Optionally, you can control parameters of the tests by:

changing src/test/java/de/confidence/Constants.java: Count of executions (At least 5000 is recommended, else you will only measure warmup)
the environment variable VMS or changing the shell-skript that you are executing

Examining Different Repetition Counts

This allows to research which configuration is suitable for determining a performance change, especially which count of repetitions is suitable.

To start this experiment, go to scripts, uncomment the repetition counts you want to reserach in runRepetitionEvolutionPercent.sh and run ./runRepetitionEvolutionPercent.sh $testName $diffsize.

Tests may be every test in src/test/java, especially

de.precision.AddTest_NoGC (default)
de.precision.RAMTest_NoGC
de.precision.SysoutTest_NoGC The $diffsize defines the count of operations (i.e. Add, RAM-reservation or System.out.println-operations) that the slower and faster commit of the test differ by.

You might specify

the count of VM starts by the parameter $VMs,
the base workload size of the experiment (by default 300) by $BASESIZE,
to start parallel experiments by setting $PARALLEL to 1 and
to not redirect System.out to null by setting $REDIRECT to 1.
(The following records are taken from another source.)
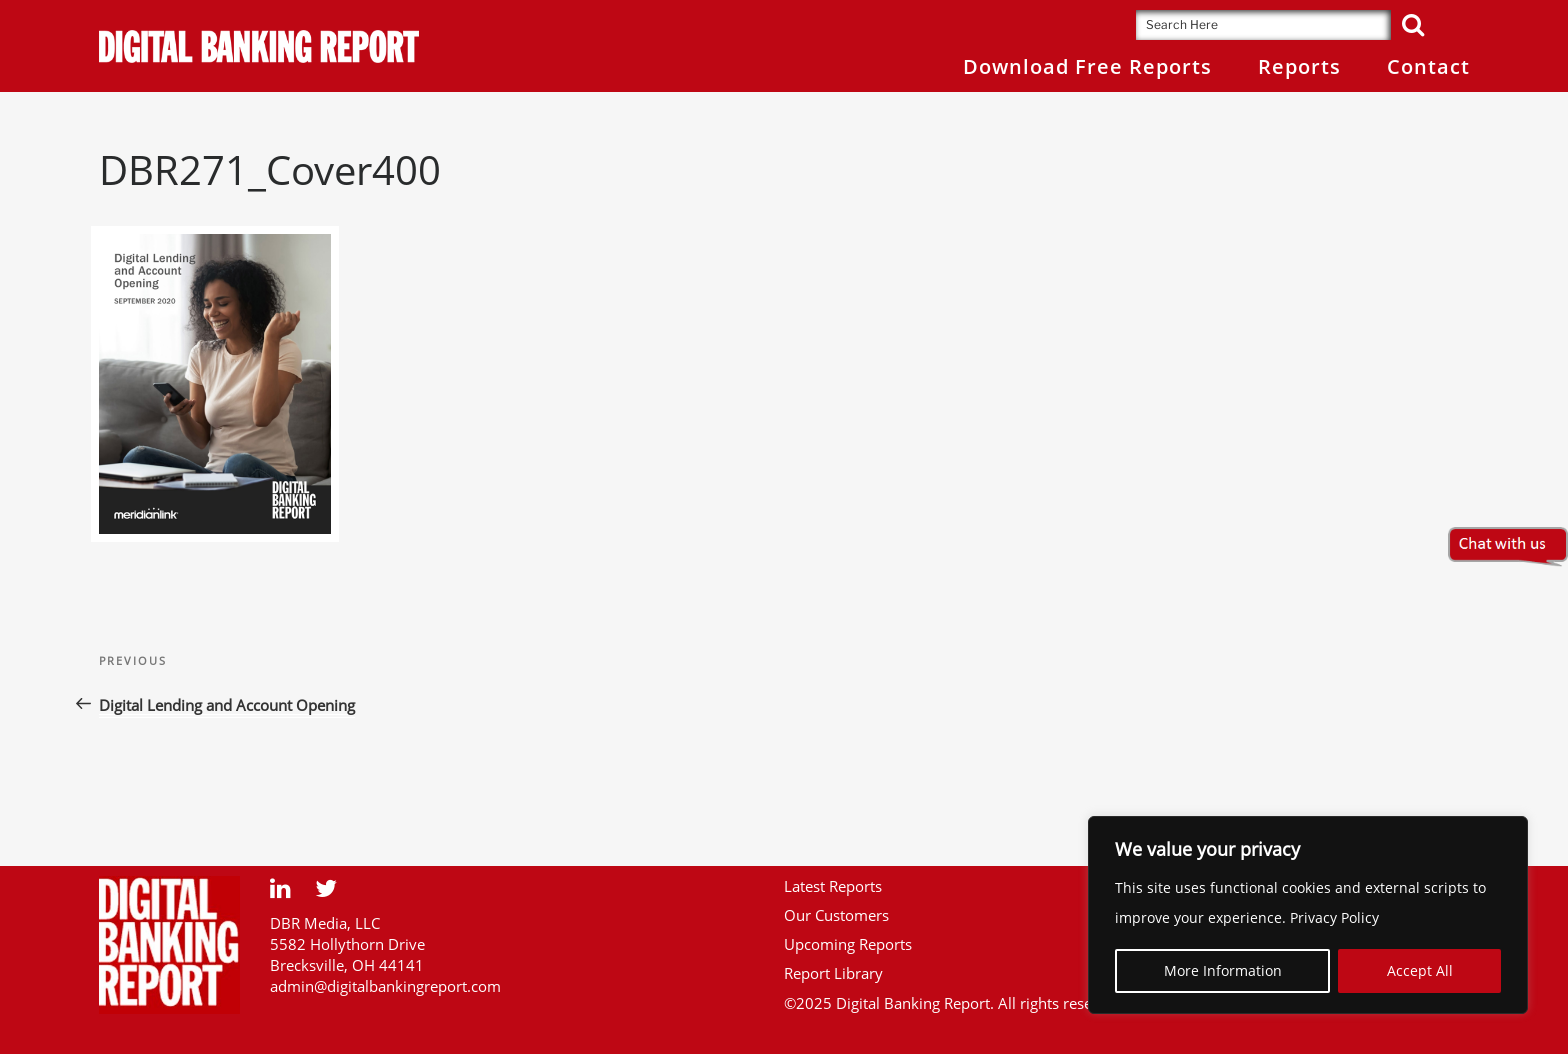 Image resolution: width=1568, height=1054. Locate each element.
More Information (1223, 970)
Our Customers (836, 915)
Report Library (833, 973)
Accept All (1420, 970)
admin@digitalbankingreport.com (385, 986)
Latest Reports (833, 886)
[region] (1308, 915)
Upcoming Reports (848, 944) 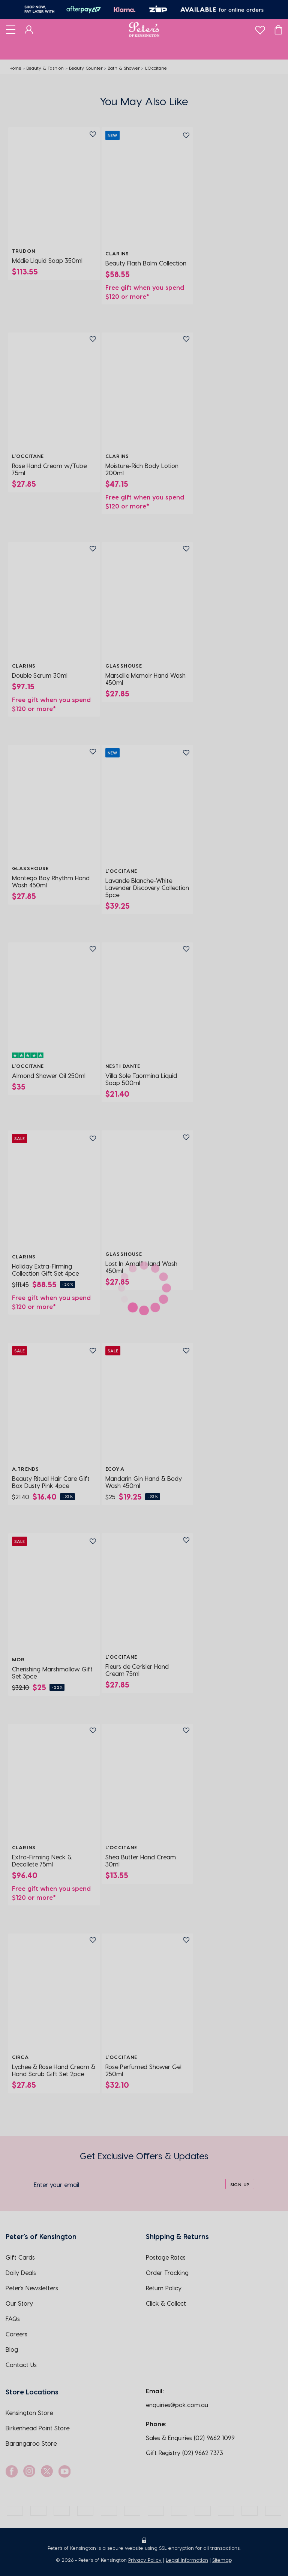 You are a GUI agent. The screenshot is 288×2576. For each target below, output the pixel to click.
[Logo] (144, 29)
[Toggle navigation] (10, 29)
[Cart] (278, 29)
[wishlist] (260, 28)
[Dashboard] (29, 29) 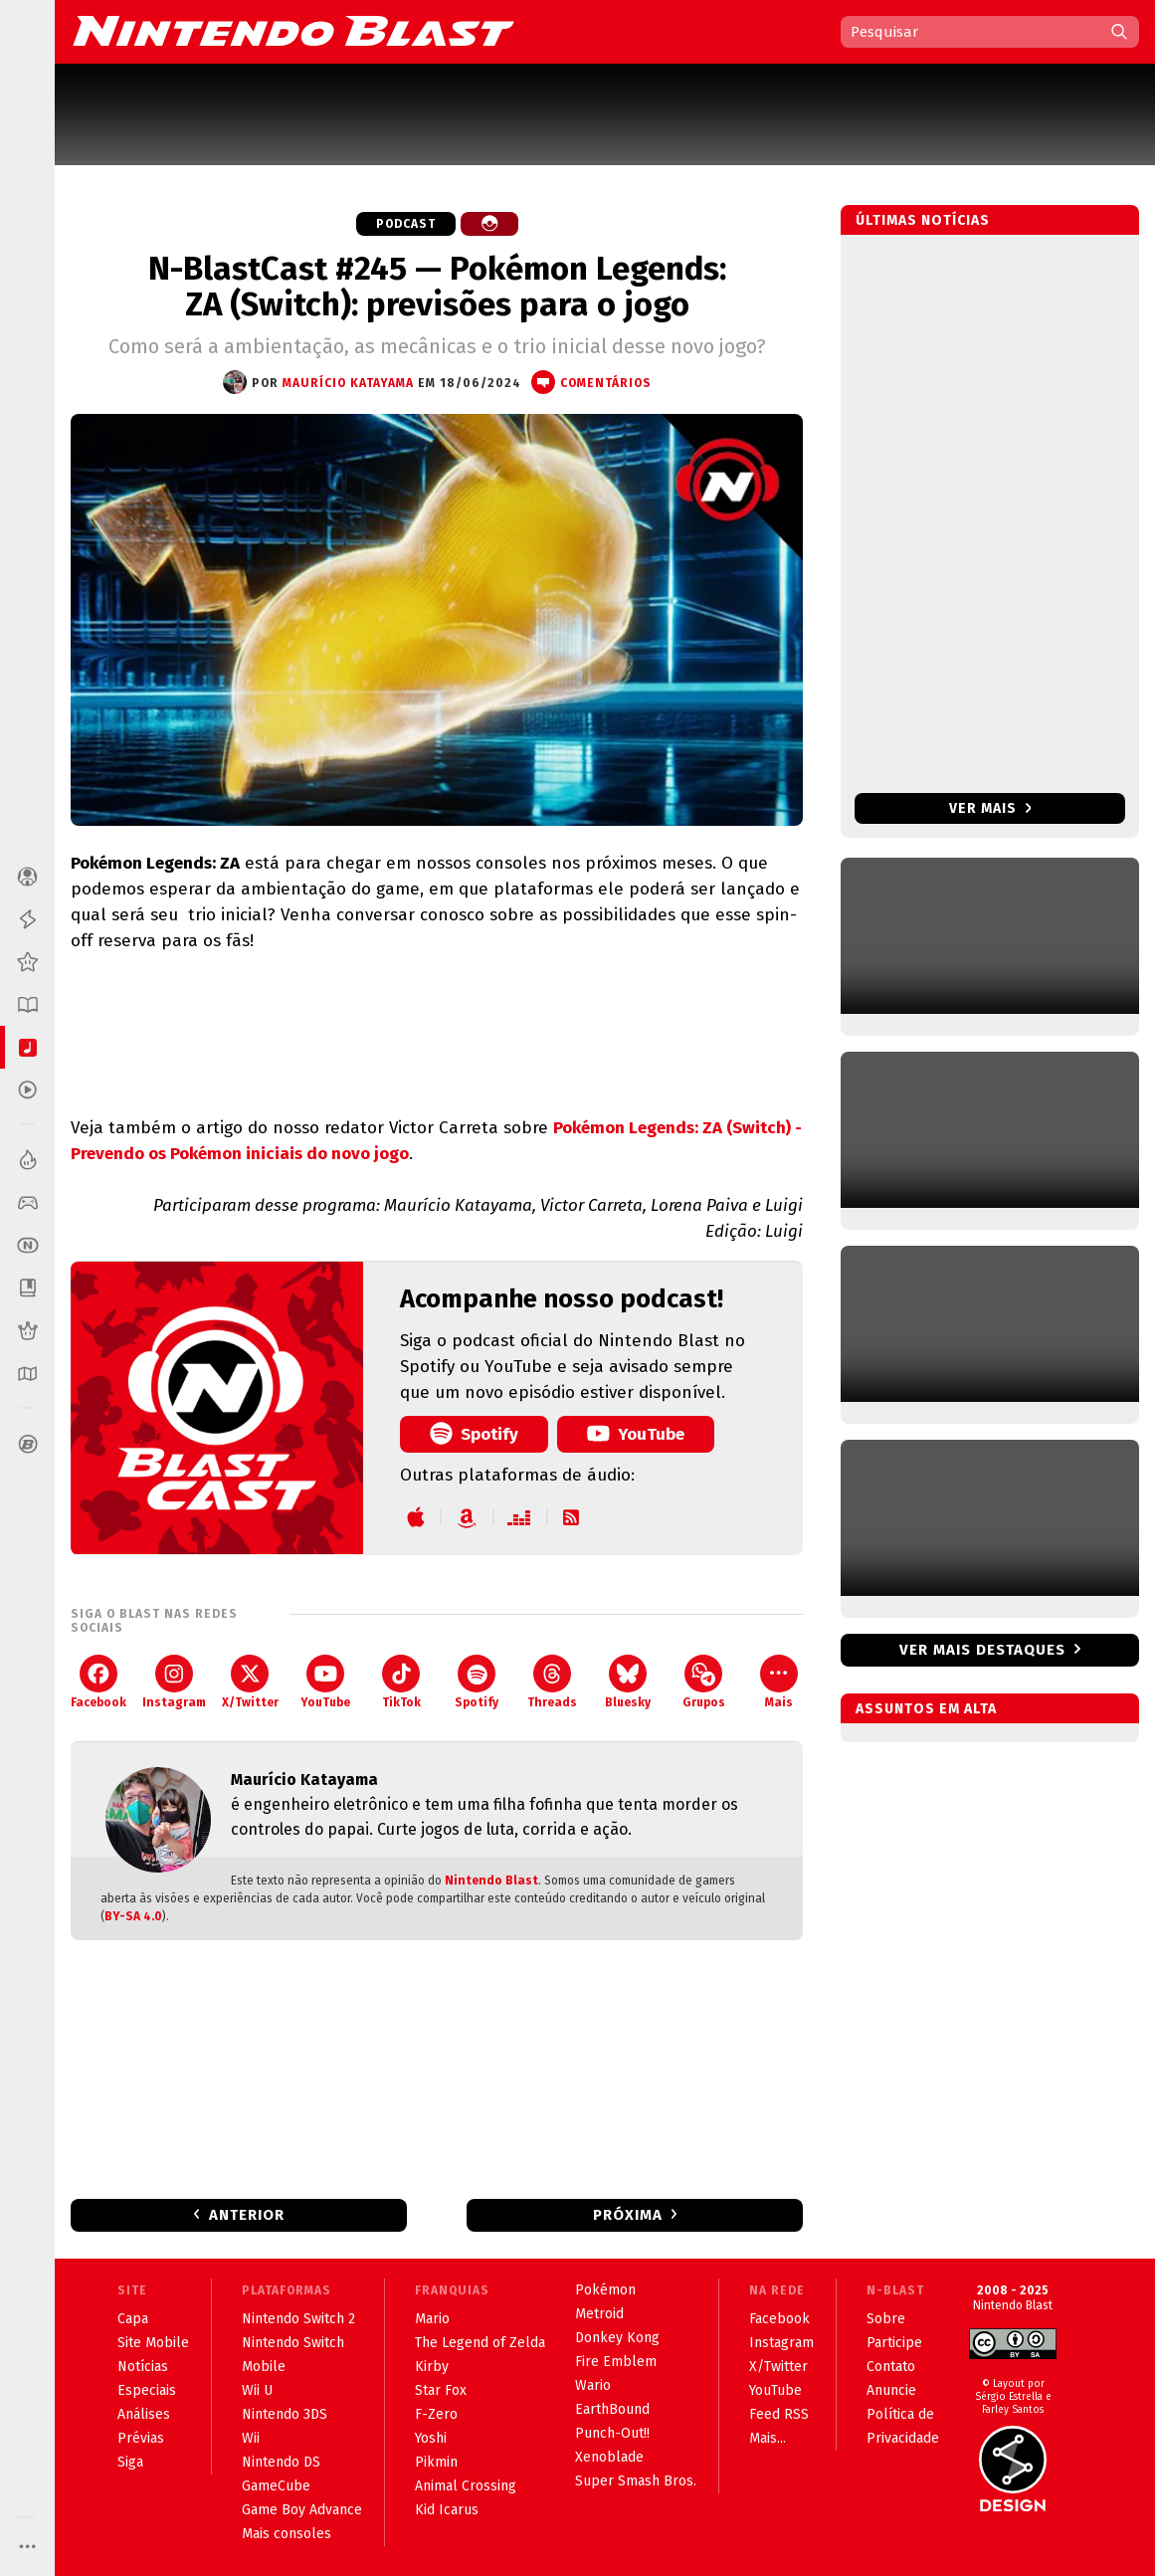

Afterwards, results are in ~/.KoPeMe/repetitionEvolution_"$BASESIZE"_"$REDIRECT"_"$diffsize"_"$testName"_"$id" (with the id starting with 1 and incrementing if an experiment folder exists). precision-analysis/scripts/createRepetitionHeatmap.sh might help you for creating the heatmaps and choosing an appropriate configuration.

Examining Different Sizes

This allows to research how the coefficient of variation changes with growing workload size.

To start this experiment, go to scripts and run ./runSizeEvolution.sh $testName. The $testName and $REDIRECT may be specified as described above.

Afterwards, results are in ~/.KoPeMe/sizeEvolution_"$REDIRECT"_"$testName"_"$id".